(Data records)
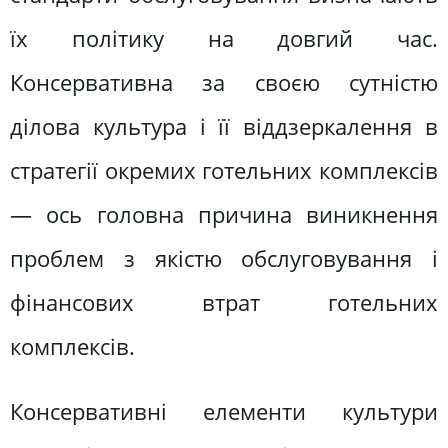
їх політику на довгий час.
Консервативна за своєю сутністю
ділова культура і її віддзеркалення в
стратегії окремих готельних комплексів
— ось головна причина виникнення
проблем з якістю обслуговування і
фінансових втрат готельних
комплексів.
Консервативні елементи культури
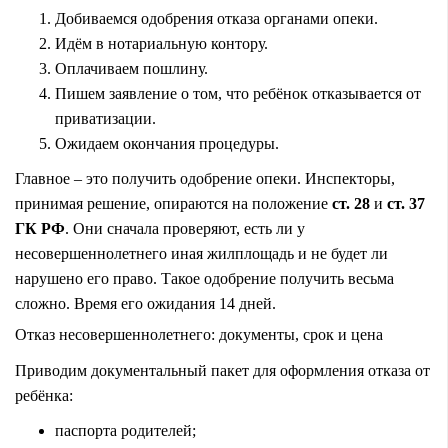
Добиваемся одобрения отказа органами опеки.
Идём в нотариальную контору.
Оплачиваем пошлину.
Пишем заявление о том, что ребёнок отказывается от
приватизации.
Ожидаем окончания процедуры.
Главное – это получить одобрение опеки. Инспекторы,
принимая решение, опираются на положение
ст. 28
и
ст. 37
ГК РФ
. Они сначала проверяют, есть ли у
несовершеннолетнего иная жилплощадь и не будет ли
нарушено его право. Такое одобрение получить весьма
сложно. Время его ожидания 14 дней.
Отказ несовершеннолетнего: документы, срок и цена
Приводим документальный пакет для оформления отказа от
ребёнка:
паспорта родителей;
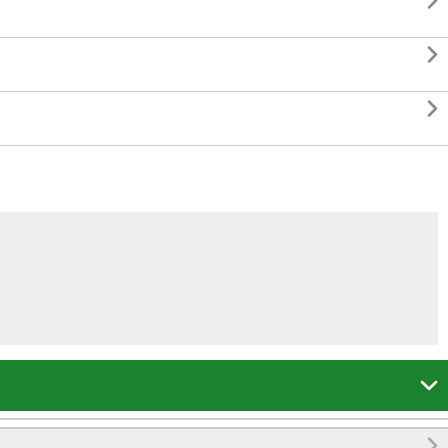





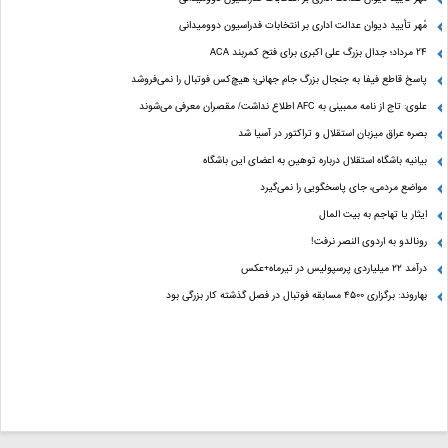
مُهر تأیید دیوان عدالت اداری بر انتخابات فدراسیون دوومیدانی
24 مرداد؛ جدال بزرگ علی‌ اکبری برای فتح کمربند ACA
پاسخ قاطع فیفا به جنجال بزرگ جام جهانی؛ هیچ‌کس فوتبال را نمی‌فروشد
علوی: تاج از نامه ممبینی به AFC اطلاع نداشت/ مقصران معرفی می‌شوند
بصره عراق میزبان استقلال و تراکتور در آسیا شد
بیانیه باشگاه استقلال درباره توهین به اعضای این باشگاه
مواضع مردمی، جای پاسخگویی را نمی‌گیرد
ایثار یا تهاجم به بیت المال
رونالدو به اردوی النصر نرفت!
درآمد ۲۲ میلیاردی پرسپولیس در تیرماه+عکس
بهاروند: برگزاری ۴۵۰۰ مسابقه فوتبال در فصل گذشته کار بزرگی بود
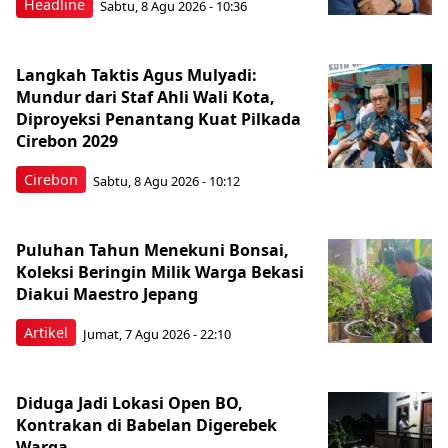
Headline
Sabtu, 8 Agu 2026 - 10:36
Langkah Taktis Agus Mulyadi:
Mundur dari Staf Ahli Wali Kota,
Diproyeksi Penantang Kuat Pilkada
Cirebon 2029
Cirebon
Sabtu, 8 Agu 2026 - 10:12
Puluhan Tahun Menekuni Bonsai,
Koleksi Beringin Milik Warga Bekasi
Diakui Maestro Jepang
Artikel
Jumat, 7 Agu 2026 - 22:10
Diduga Jadi Lokasi Open BO,
Kontrakan di Babelan Digerebek
Warga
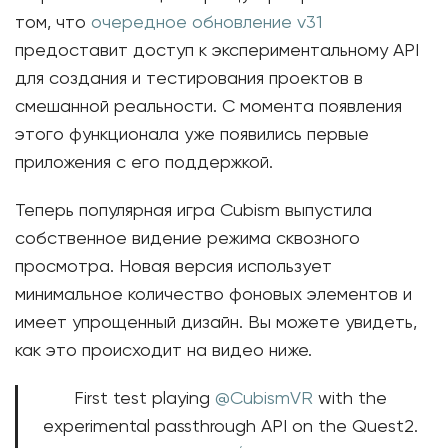
том, что
очередное обновление v31
предоставит доступ к экспериментальному API
для создания и тестирования проектов в
смешанной реальности. С момента появления
этого функционала уже появились первые
приложения с его поддержкой.
Теперь популярная игра Cubism выпустила
собственное видение режима сквозного
просмотра. Новая версия использует
минимальное количество фоновых элементов и
имеет упрощенный дизайн. Вы можете увидеть,
как это происходит на видео ниже.
First test playing
@CubismVR
with the
experimental passthrough API on the Quest2.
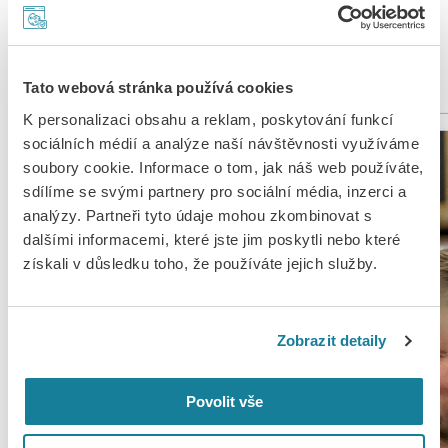
Jamníka osobně, ale chodili se ho na něj ptát i kolegové z
Berlínských filharmoniků. K svému překvapení pak zjistil, že
téma Ševčík není vůbec zpracované, i když staré knihy
reflektující dílčí části Ševčíkovy práce a života existují.
Tato webová stránka používá cookies
K personalizaci obsahu a reklam, poskytování funkcí
sociálních médií a analýze naší návštěvnosti využíváme
soubory cookie. Informace o tom, jak náš web používáte,
sdílíme se svými partnery pro sociální média, inzerci a
analýzy. Partneři tyto údaje mohou zkombinovat s
dalšími informacemi, které jste jim poskytli nebo které
získali v důsledku toho, že používáte jejich služby.
Zobrazit detaily
Povolit vše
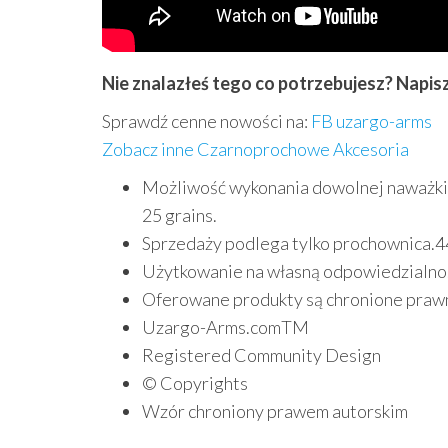
Nie znalazłeś tego co potrzebujesz? Napis
Sprawdź cenne nowości na:
FB uzargo-arms
Zobacz inne Czarnoprochowe Akcesoria
Możliwość wykonania dowolnej naważki np.
25 grains.
Sprzedaży podlega tylko prochownica.44
Użytkowanie na własną odpowiedzialno
Oferowane produkty są chronione praw
Uzargo-Arms.comTM
Registered Community Design
© Copyrights
Wzór chroniony prawem autorskim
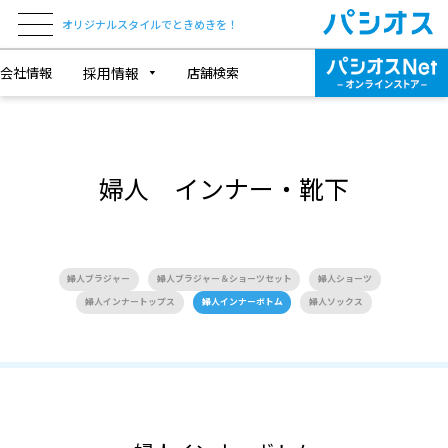
オリジナルスタイルでときめきを！
会社情報
採用情報
店舗検索
婦人 インナー・靴下
婦人ブラジャー
婦人ブラジャー＆ショーツセット
婦人ショーツ
婦人インナートップス
婦人インナーボトム
婦人ソックス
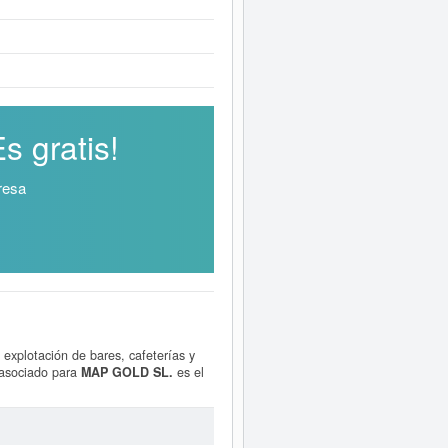
 gratis!
resa
 explotación de bares, cafeterías y
 asociado para
MAP GOLD SL.
es el
 Para informase a qué subvenciones
0 €. El Registro Mercantil tiene
os.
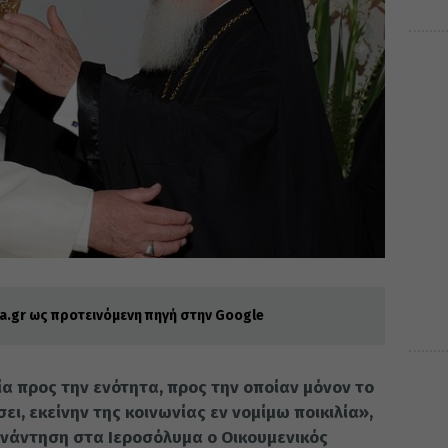
.gr ως προτεινόμενη πηγή στην Google
α προς την ενότητα, προς την οποίαν μόνον το
ι, εκείνην της κοινωνίας εν νομίμω ποικιλία»,
υνάντηση στα Ιεροσόλυμα ο Οικουμενικός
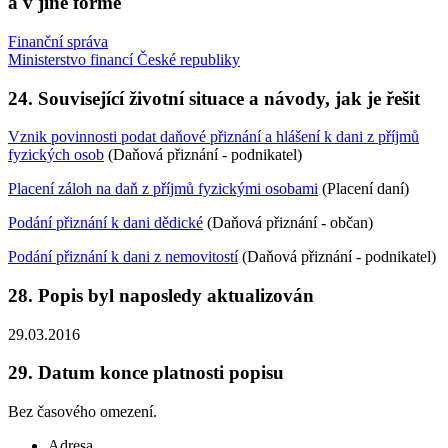
a v jiné formě
Finanční správa
Ministerstvo financí České republiky
24.
Související životní situace a návody, jak je řešit
Vznik povinnosti podat daňové přiznání a hlášení k dani z příjmů
fyzických osob
(Daňová přiznání - podnikatel)
Placení záloh na daň z příjmů fyzickými osobami
(Placení daní)
Podání přiznání k dani dědické
(Daňová přiznání - občan)
Podání přiznání k dani z nemovitostí
(Daňová přiznání - podnikatel)
28.
Popis byl naposledy aktualizován
29.03.2016
29.
Datum konce platnosti popisu
Bez časového omezení.
Adresa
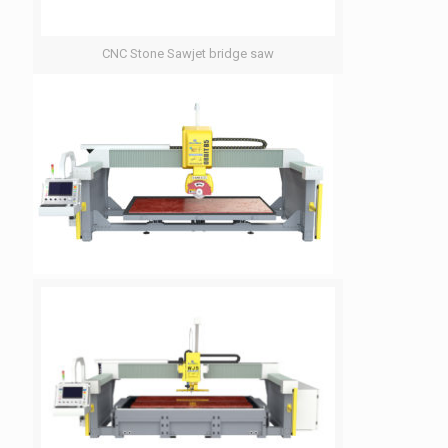
CNC Stone Sawjet bridge saw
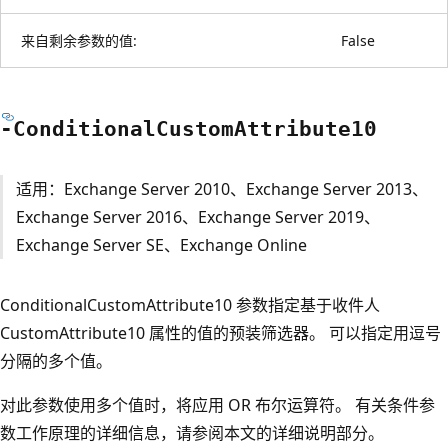
来自剩余参数的值:
False
-Conditional
Custom
Attribute10
适用：Exchange Server 2010、Exchange Server 2013、
Exchange Server 2016、Exchange Server 2019、
Exchange Server SE、Exchange Online
ConditionalCustomAttribute10 参数指定基于收件人
CustomAttribute10 属性的值的预装筛选器。 可以指定用逗号
分隔的多个值。
对此参数使用多个值时，将应用 OR 布尔运算符。 有关条件参
数工作原理的详细信息，请参阅本文的详细说明部分。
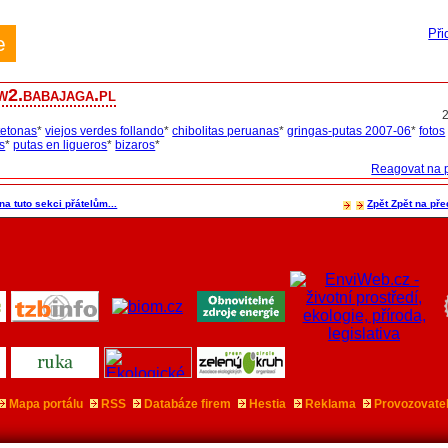
Při
e
w2.babajaga.pl
tetonas
*
viejos verdes follando
*
chibolitas peruanas
*
gringas-putas 2007-06
*
fotos
s
*
putas en ligueros
*
bizaros
*
Reagovat na 
na tuto sekci přátelům...
Zpět
Zpět na pře
Mapa portálu
RSS
Databáze firem
Hestia
Reklama
Provozovate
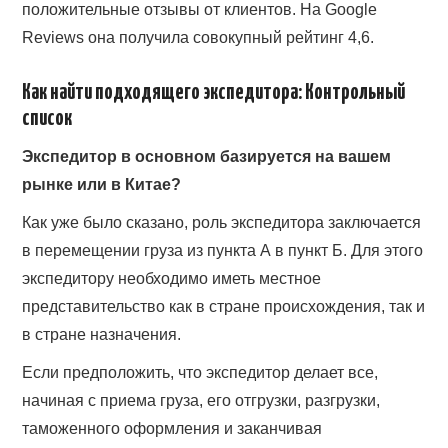
положительные отзывы от клиентов. На Google
Reviews она получила совокупный рейтинг 4,6.
Как найти подходящего экспедитора: Контрольный
список
Экспедитор в основном базируется на вашем
рынке или в Китае?
Как уже было сказано, роль экспедитора заключается
в перемещении груза из пункта А в пункт Б. Для этого
экспедитору необходимо иметь местное
представительство как в стране происхождения, так и
в стране назначения.
Если предположить, что экспедитор делает все,
начиная с приема груза, его отгрузки, разгрузки,
таможенного оформления и заканчивая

EXERCISE REQUIREMENTS —
Leave every image out and retype the entries above word for word.

TASK RESPONSE —
їх політику на довгий час.
Консервативна за своєю сутністю
ділова культура і її віддзеркалення в
стратегії окремих готельних комплексів
— ось головна причина виникнення
проблем з якістю обслуговування і
фінансових втрат готельних
комплексів.
Консервативні елементи культури
Добиваемся одобрения отказа органами опеки.
Идём в нотариальную контору.
Оплачиваем пошлину.
Пишем заявление о том, что ребёнок отказывается от
приватизации.
Ожидаем окончания процедуры.
Главное – это получить одобрение опеки. Инспекторы,
принимая решение, опираются на положение
ст. 28
и
ст. 37
ГК РФ
. Они сначала проверяют, есть ли у
несовершеннолетнего иная жилплощадь и не будет ли
нарушено его право. Такое одобрение получить весьма
сложно. Время его ожидания 14 дней.
Отказ несовершеннолетнего: документы, срок и цена
Приводим документальный пакет для оформления отказа от
ребёнка:
паспорта родителей;





مُهر تأیید دیوان عدالت اداری بر انتخابات فدراسیون دوومیدانی
24 مرداد؛ جدال بزرگ علی‌ اکبری برای فتح کمربند ACA
پاسخ قاطع فیفا به جنجال بزرگ جام جهانی؛ هیچ‌کس فوتبال را نمی‌فروشد
علوی: تاج از نامه ممبینی به AFC اطلاع نداشت/ مقصران معرفی می‌شوند
بصره عراق میزبان استقلال و تراکتور در آسیا شد
بیانیه باشگاه استقلال درباره توهین به اعضای این باشگاه
مواضع مردمی، جای پاسخگویی را نمی‌گیرد
ایثار یا تهاجم به بیت المال
رونالدو به اردوی النصر نرفت!
درآمد ۲۲ میلیاردی پرسپولیس در تیرماه+عکس
بهاروند: برگزاری ۴۵۰۰ مسابقه فوتبال در فصل گذشته کار بزرگی بود
Headline
Sabtu, 8 Agu 2026 - 10:36
Langkah Taktis Agus Mulyadi:
Mundur dari Staf Ahli Wali Kota,
Diproyeksi Penantang Kuat Pilkada
Cirebon 2029
Cirebon
Sabtu, 8 Agu 2026 - 10:12
Puluhan Tahun Menekuni Bonsai,
Koleksi Beringin Milik Warga Bekasi
Diakui Maestro Jepang
Artikel
Jumat, 7 Agu 2026 - 22:10
Diduga Jadi Lokasi Open BO,
Kontrakan di Babelan Digerebek
Warga
том, что
очередное обновление v31
предоставит доступ к экспериментальному API
для создания и тестирования проектов в
смешанной реальности. С момента появления
этого функционала уже появились первые
приложения с его поддержкой.
Теперь популярная игра Cubism выпустила
собственное видение режима сквозного
просмотра. Новая версия использует
минимальное количество фоновых элементов и
имеет упрощенный дизайн. Вы можете увидеть,
как это происходит на видео ниже.
First test playing
@CubismVR
with the
experimental passthrough API on the Quest2.
Jamníka osobně, ale chodili se ho na něj ptát i kolegové z
Berlínských filharmoniků. K svému překvapení pak zjistil, že
téma Ševčík není vůbec zpracované, i když staré knihy
reflektující dílčí části Ševčíkovy práce a života existují.
Tato webová stránka používá cookies
K personalizaci obsahu a reklam, poskytování funkcí
sociálních médií a analýze naší návštěvnosti využíváme
soubory cookie. Informace o tom, jak náš web používáte,
sdílíme se svými partnery pro sociální média, inzerci a
analýzy. Partneři tyto údaje mohou zkombinovat s
dalšími informacemi, které jste jim poskytli nebo které
získali v důsledku toho, že používáte jejich služby.
Zobrazit detaily
Povolit vše
Nie znalazłeś tego co potrzebujesz? Napis
Sprawdź cenne nowości na:
FB uzargo-arms
Zobacz inne Czarnoprochowe Akcesoria
Możliwość wykonania dowolnej naważki np.
25 grains.
Sprzedaży podlega tylko prochownica.44
Użytkowanie na własną odpowiedzialno
Oferowane produkty są chronione praw
Uzargo-Arms.comTM
Registered Community Design
© Copyrights
Wzór chroniony prawem autorskim
オリジナルスタイルでときめきを！
会社情報
採用情報
店舗検索
婦人 インナー・靴下
婦人ブラジャー
婦人ブラジャー＆ショーツセット
婦人ショーツ
婦人インナートップス
婦人インナーボトム
婦人ソックス
 gratis!
resa
 explotación de bares, cafeterías y
 asociado para
MAP GOLD SL.
es el
 Para informase a qué subvenciones
0 €. El Registro Mercantil tiene
os.
.gr ως προτεινόμενη πηγή στην Google
α προς την ενότητα, προς την οποίαν μόνον το
ι, εκείνην της κοινωνίας εν νομίμω ποικιλία»,
υνάντηση στα Ιεροσόλυμα ο Οικουμενικός
a v jiné formě
Finanční správa
Ministerstvo financí České republiky
24.
Související životní situace a návody, jak je řešit
Vznik povinnosti podat daňové přiznání a hlášení k dani z příjmů
fyzických osob
(Daňová přiznání - podnikatel)
Placení záloh na daň z příjmů fyzickými osobami
(Placení daní)
Podání přiznání k dani dědické
(Daňová přiznání - občan)
Podání přiznání k dani z nemovitostí
(Daňová přiznání - podnikatel)
28.
Popis byl naposledy aktualizován
29.03.2016
29.
Datum konce platnosti popisu
Bez časového omezení.
Adresa
CNC Stone Sawjet bridge saw
来自剩余参数的值:
False
-Conditional
Custom
Attribute10
适用：Exchange Server 2010、Exchange Server 2013、
Exchange Server 2016、Exchange Server 2019、
Exchange Server SE、Exchange Online
ConditionalCustomAttribute10 参数指定基于收件人
CustomAttribute10 属性的值的预装筛选器。 可以指定用逗号
分隔的多个值。
对此参数使用多个值时，将应用 OR 布尔运算符。 有关条件参
数工作原理的详细信息，请参阅本文的详细说明部分。
Při
e
w2.babajaga.pl
tetonas
*
viejos verdes follando
*
chibolitas peruanas
*
gringas-putas 2007-06
*
fotos
s
*
putas en ligueros
*
bizaros
*
Reagovat na 
na tuto sekci přátelům...
Zpět
Zpět na pře
Mapa portálu
RSS
Databáze firem
Hestia
Reklama
Provozovate
положительные отзывы от клиентов. На Google
Reviews она получила совокупный рейтинг 4,6.
Как найти подходящего экспедитора: Контрольный
список
Экспедитор в основном базируется на вашем
рынке или в Китае?
Как уже было сказано, роль экспедитора заключается
в перемещении груза из пункта А в пункт Б. Для этого
экспедитору необходимо иметь местное
представительство как в стране происхождения, так и
в стране назначения.
Если предположить, что экспедитор делает все,
начиная с приема груза, его отгрузки, разгрузки,
таможенного оформления и заканчивая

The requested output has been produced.